Working with API - Theory

How network call is done?

  1. API Related Terms
  2. Client Server Architecture
  3. API and WebServices
  4. API Growth Then and Now
  5. The (Possible) Future of Integration

API Related Terms

  • API - Application Programming Interface
  • REST - Representational State Transfer
  • SOAP - Simple Object Access Protocol
  • JSON - JavaScript Object Notation
  • HTTP - Hyper Text Transfer Protocol
  • HTTPS - Hyper Text Transfer Protocol Secure
  • URL - Uniform Resource Locator https://example.com/path
  • URI - Uniform Resource Identifier https://example.com/path?arg=value
  • GET - Read, POST - Create, PUT - Update, DELETE - Delete
  • API Key - Unique key to identify the user
  • API Endpoint - URL to access the API

Client Server Architecture

clent server

Client Anyone(mobile/browser/software/app) who makes request to the server

Server Anyone who responds to the request

Let's assume that there is a centralized dB of ABC company. 
Most of the employees of the company can access it.

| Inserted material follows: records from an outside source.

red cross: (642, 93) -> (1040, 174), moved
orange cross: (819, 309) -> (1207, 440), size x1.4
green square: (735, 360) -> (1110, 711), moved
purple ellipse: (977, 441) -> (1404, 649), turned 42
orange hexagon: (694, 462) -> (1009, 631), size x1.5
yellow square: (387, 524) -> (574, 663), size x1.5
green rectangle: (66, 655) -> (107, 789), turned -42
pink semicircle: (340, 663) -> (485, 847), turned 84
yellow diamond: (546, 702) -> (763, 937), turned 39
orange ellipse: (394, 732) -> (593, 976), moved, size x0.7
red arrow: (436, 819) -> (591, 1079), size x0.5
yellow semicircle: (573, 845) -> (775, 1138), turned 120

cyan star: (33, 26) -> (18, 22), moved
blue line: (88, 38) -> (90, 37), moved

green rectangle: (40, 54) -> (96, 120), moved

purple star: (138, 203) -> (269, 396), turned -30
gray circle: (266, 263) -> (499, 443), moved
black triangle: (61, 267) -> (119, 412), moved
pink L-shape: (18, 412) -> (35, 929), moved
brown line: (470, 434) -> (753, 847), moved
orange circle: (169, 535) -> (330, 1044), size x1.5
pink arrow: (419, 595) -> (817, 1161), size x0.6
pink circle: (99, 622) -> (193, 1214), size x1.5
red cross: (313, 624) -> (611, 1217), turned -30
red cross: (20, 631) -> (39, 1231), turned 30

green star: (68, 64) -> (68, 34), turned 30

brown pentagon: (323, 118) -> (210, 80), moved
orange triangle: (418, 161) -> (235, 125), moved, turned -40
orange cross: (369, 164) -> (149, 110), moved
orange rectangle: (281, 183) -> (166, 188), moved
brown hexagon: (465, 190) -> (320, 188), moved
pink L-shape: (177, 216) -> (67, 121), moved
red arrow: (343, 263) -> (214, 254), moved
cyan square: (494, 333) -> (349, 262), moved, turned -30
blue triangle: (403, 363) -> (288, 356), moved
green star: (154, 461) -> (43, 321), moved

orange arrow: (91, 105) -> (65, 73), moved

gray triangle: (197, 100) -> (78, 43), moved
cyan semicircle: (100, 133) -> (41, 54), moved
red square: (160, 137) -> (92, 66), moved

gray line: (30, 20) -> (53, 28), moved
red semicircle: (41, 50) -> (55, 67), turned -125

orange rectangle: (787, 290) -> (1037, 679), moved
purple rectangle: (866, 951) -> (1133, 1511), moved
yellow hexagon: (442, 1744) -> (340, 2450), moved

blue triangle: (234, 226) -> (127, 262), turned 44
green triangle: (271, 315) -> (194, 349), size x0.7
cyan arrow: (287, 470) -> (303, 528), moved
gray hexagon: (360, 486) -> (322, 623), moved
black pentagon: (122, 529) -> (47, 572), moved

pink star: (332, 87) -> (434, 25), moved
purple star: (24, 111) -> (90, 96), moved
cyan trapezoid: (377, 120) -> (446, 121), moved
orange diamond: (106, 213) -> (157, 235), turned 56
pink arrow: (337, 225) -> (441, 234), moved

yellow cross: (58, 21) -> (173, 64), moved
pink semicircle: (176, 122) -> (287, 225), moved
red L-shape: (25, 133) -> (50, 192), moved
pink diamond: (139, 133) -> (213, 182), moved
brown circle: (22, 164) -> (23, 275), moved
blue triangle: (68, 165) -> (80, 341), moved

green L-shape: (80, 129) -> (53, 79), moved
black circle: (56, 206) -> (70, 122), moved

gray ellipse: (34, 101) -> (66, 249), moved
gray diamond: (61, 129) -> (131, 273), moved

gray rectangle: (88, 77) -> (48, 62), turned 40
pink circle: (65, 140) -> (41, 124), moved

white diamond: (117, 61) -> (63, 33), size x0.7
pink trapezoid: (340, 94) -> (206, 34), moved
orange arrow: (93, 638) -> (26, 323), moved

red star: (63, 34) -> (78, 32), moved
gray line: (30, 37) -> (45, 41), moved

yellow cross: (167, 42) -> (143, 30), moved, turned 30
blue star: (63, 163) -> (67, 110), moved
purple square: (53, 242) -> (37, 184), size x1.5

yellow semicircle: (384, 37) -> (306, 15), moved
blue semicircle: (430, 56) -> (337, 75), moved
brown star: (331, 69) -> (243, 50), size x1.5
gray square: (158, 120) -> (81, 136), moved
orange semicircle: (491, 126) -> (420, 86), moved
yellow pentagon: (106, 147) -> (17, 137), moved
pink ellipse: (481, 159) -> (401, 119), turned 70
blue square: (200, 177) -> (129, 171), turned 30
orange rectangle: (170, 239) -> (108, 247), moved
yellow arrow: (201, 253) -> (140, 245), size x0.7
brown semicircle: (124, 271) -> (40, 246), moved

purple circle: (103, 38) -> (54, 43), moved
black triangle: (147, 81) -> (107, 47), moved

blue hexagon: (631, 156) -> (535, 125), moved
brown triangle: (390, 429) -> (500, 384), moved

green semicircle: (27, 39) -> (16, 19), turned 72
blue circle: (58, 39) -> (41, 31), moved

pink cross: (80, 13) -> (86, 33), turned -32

You are not an employee of the company and suppose you get access to the dB, then you can ADD, DELETE or UPDATE the dB which is very dangerous.

But you need data from ABC dB, so there should be a procedure/mechanism through which you can get the data.

Here comes API.

API and WebServices

  • API is nothing but a program written in any programming language and resides on the server.

  • WebService is a type of API which always uses HTTP protocol.

  • All WebServices are API but all API are not WebServices.

  • responsibility of API

    • go and talk to dB, do whatever needs to be done and pass the response back to the client.
  • Response can be in any format like JSON, XML, HTML, etc. but mostly JSON is used.

API Growth Then and Now

You may be thinking networkable APIs are the greatest thing since sliced bread. You also may be wondering, if they’re so great, why didn’t the tech industry come up with them earlier? As it turns out, it did.

Back in the days when Unix first came out, it was not uncommon for programmers to remotely invoke business logic from another machine across a network through a technology called RPC, or remote procedure call.

Are you ready for some serious acronym soup? Over time, RPC’s gave way to other forms of remote data and functionality requests such as Network DDE (dynamic data exchange), CORBA (common object request broker architecture), electronic data interchange (EDI), and so forth. Eventually, something called XML-RPC (woo hoo! RPC again!) surfaced, which later evolved into what we now know as web services, based on XML and the simple object access protocol (SOAP).

Each time a new technology for remote access of data or functionality emerged, the industry thought utopia had finally been achieved. But then along came web APIs of the sort that are fashionable today; ones that, as mentioned earlier, rely on the functionality that’s already baked into the web’s protocol (HTTP) through usage of special verbs like GET, PUT, and POST. Yes, it’s the same web protocol that you use everyday to visit your favorite websites

The (Possible) Future of Integration

So if history is any kind of indicator, the way we integrate between systems may be due for a change. There are now two relatively new API-like technologies that part ways with the currently favored web approach. One comes from Facebook, called GraphQL, and the other is from Google, called gRPC.

Both have their own advantages over current web APIs. For example, GraphQL is inspired by the idea of a social graph and how different data items like friends, photos, places of work, and so on, form labyrinths of interrelated information. GraphQL makes it possible to request information from across an entire graph of data at once (versus the multiple round-trips of requests it takes traditional APIs to accomplish the same thing).

gRPC on the other hand has its own advantages. It relies on HTTP/2 (HTTP version 2) which can stream data bidirectionally. Using HTTP/2, gRPC can turn an API into a streaming API that feeds its data to the consuming application as soon as that data becomes available. For certain real-time applications like a stock market ticker, that’s a much more efficient way of getting data as opposed to forcing the app to constantly check if there’s new data available like traditional APIs do.